De fait, je suis allé dans un centre pour jeunes orphelins. J'ai très vite appris à me débrouiller tout seul. J'étais très indépendant, je n'avais pas de mauvaises fréquentations, je travaillais bien à l'école et j'étais passionné par les livres. À seize ans, j'ai eu ma majorité anticipée et je suis parti vers le sud. Je me suis installé à Marseille et j'ai trouvé un emploi de serveur près du Vieux-Port, à la Terrasse des Templiers. C'était chouette, je bossais bien et j'ai appris à connaître par cœur la ville, les quartiers, le port... J'habitais au Panier dans un quinze mètres carré, mais j'étais heureux.

Un jour, alors que je me baladais sur le Vieux-Port, côté mairie, j'ai vu quelque chose qui brillait au fond de l'eau. Personne ne semblait le remarquer, mais pour moi, dès que j'ai aperçu cette lueur, je n'arrivais plus à en détacher mon regard. Finalement, j'ai décidé de me lancer. J'ai enlevé mes sandales, mon T-shirt et j'ai plongé. L'eau était trouble, je n'y voyais rien du tout, et je me suis laissé guider par la lumière. L'objet était placé à quatre ou cinq mètres de profondeur. Et là, au moment où mes doigts ont touché la lueur, ma vie a changé à jamais.
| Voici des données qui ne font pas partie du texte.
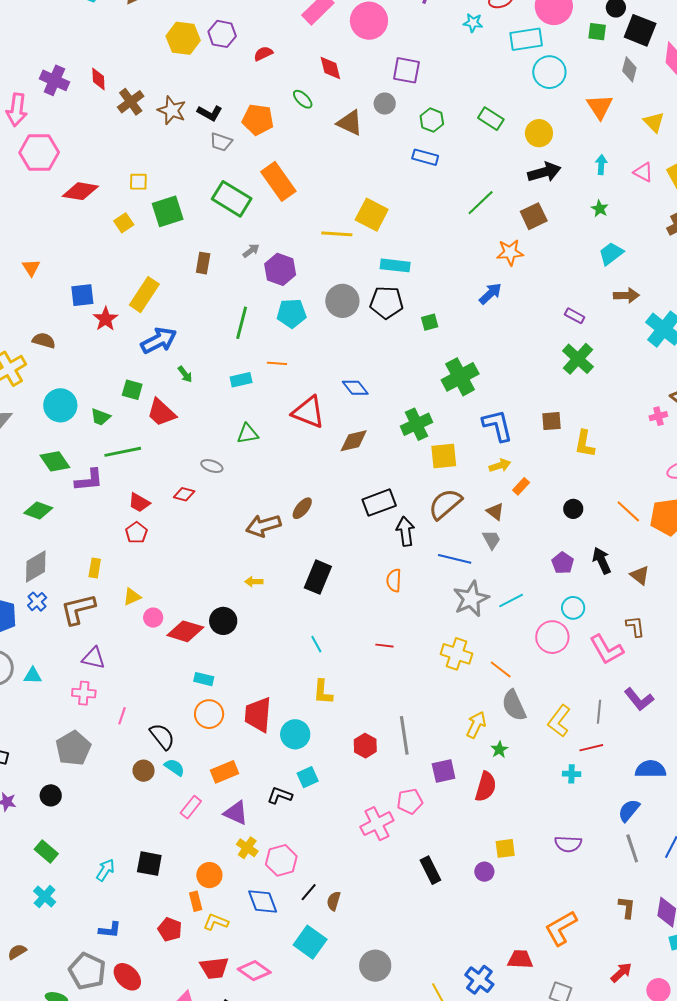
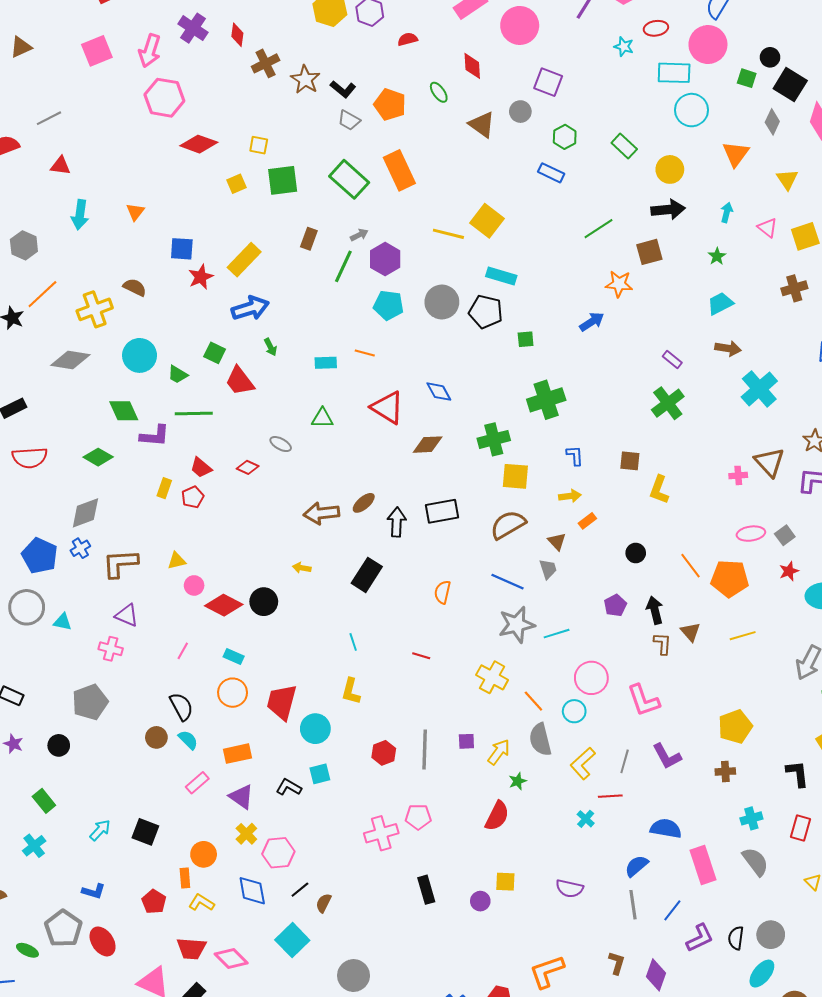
green line: (242, 323) -> (343, 266), moved
blue L-shape: (498, 426) -> (575, 455), size x0.6
black arrow: (405, 531) -> (397, 522), moved
yellow rectangle: (95, 568) -> (164, 488), moved
cyan circle: (573, 608) -> (574, 711), moved
brown L-shape: (635, 626) -> (663, 644), moved
pink line: (122, 716) -> (183, 651), moved
purple square: (444, 771) -> (466, 741), moved, size x0.7
cyan cross: (572, 774) -> (586, 819), turned 30

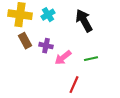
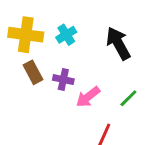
green line: (91, 59) -> (128, 98), turned -32

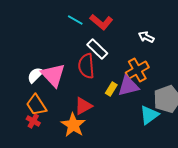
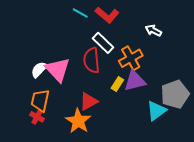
orange cross: (137, 70) -> (131, 58), moved
orange trapezoid: (36, 105) -> (40, 100), turned 45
J'ai ressenti un grand choc. J'ai eu très chaud, j'en avais presque mal. Je ne comprenais pas parce que l'eau du port était plutôt fraîche. Et d'un coup, je me suis retrouvé à l'air libre, et j'ai dégringolé de quelques mètres. Des branches d'arbres ont ralenti ma chute, et j'ai percuté le sol. Par chance, je suis tombé dans une forêt, sur un tas de feuilles.

J'étais sonné, désorienté et j'avais mal aux côtes et au poignet droit. En me relevant avec peine, j'ai été choqué par l'odeur de cette forêt, un effluve de pluie, de mousse et de sève, mais c'était tellement puissant, tellement frais... Je voyais les rayons du soleil transpercer les feuilles des arbres et danser sur les troncs alentour. J'entendais une petite rivière pas très loin. J'ai attendu que mon rythme cardiaque diminue puis j'ai décidé d'avancer. Avant même d'avoir fait quelques mètres, j'ai été arrêté net par la pointe d'une flèche dirigée entre mes deux yeux, tendue sur un arc. Un homme, si je puis appeler cette créature un homme, me menaçait. Il avait la peau bleutée, les cheveux noir de jais et était très peu vêtu. Instinctivement j'ai levé les mains, mais il a dû croire que j'allais l'attaquer. Avec une rapidité surnaturelle, il m'a asséné un coup violent à la tête avec une sorte de gourdin qu'il tenait attaché à sa ceinture. J'ai perdu connaissance dès que mon visage a touché le sol.

À mon réveil j'étais allongé sur un lit de mousse, dans une cabane de fortune faite de branches et de feuilles. Tout m'est très vite revenu en mémoire et la peur m'a possédé comme jamais auparavant. Cette terreur me faisait mal aux membres, mais je me suis efforcé de ne pas bouger et de garder mon esprit concentré, car j'entendais des voix autour de moi.

— Mais pourquoi l'as-tu attaqué ? disait une femme. De toute évidence il n'était pas armé.

— Non, je sais, répondit une voix plus masculine, il vient très probablement de l'Autre Côté, mais comment voulais-tu que je connaisse ses intentions ? Il paraît que ceux qui proviennent de là-bas ont une fâcheuse tendance à détruire et à agresser avant de réfléchir.

— Tu ne racontes que des on-dit, Zenku...

— Je l'admets, mais je ne pouvais réagir différemment. S'il s'agit bien de celui à qui l'on pense, il aurait pu prendre la fuite, et nous l'aurions perdu avant de lui expliquer sa tâche.